**Dataset entries:**
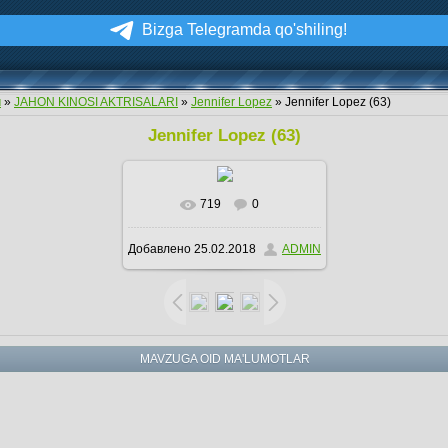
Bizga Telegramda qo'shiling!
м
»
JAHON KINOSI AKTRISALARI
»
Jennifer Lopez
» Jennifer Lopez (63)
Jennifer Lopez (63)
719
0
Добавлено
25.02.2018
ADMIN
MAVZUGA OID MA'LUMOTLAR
==
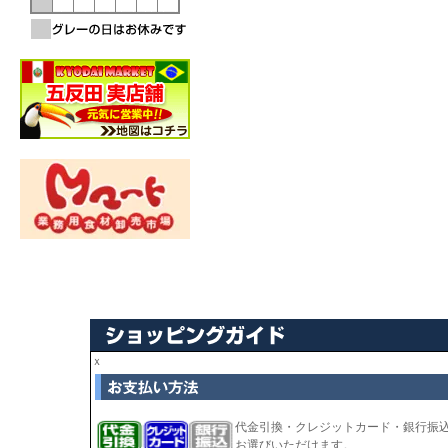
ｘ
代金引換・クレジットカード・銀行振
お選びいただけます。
==
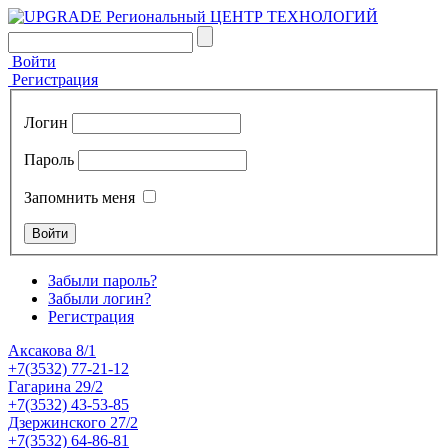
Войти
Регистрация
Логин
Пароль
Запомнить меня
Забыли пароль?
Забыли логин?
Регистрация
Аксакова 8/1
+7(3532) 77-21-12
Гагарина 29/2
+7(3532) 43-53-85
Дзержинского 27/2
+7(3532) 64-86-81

**Exercise description:** Please, from the entries above, set down exactly the lines from the one containing "Bizga Telegramda qo'shiling!" through the one containing "MAVZUGA OID MA'LUMOTLAR", and only those.

**Solution to this task:**
Bizga Telegramda qo'shiling!
м
»
JAHON KINOSI AKTRISALARI
»
Jennifer Lopez
» Jennifer Lopez (63)
Jennifer Lopez (63)
719
0
Добавлено
25.02.2018
ADMIN
MAVZUGA OID MA'LUMOTLAR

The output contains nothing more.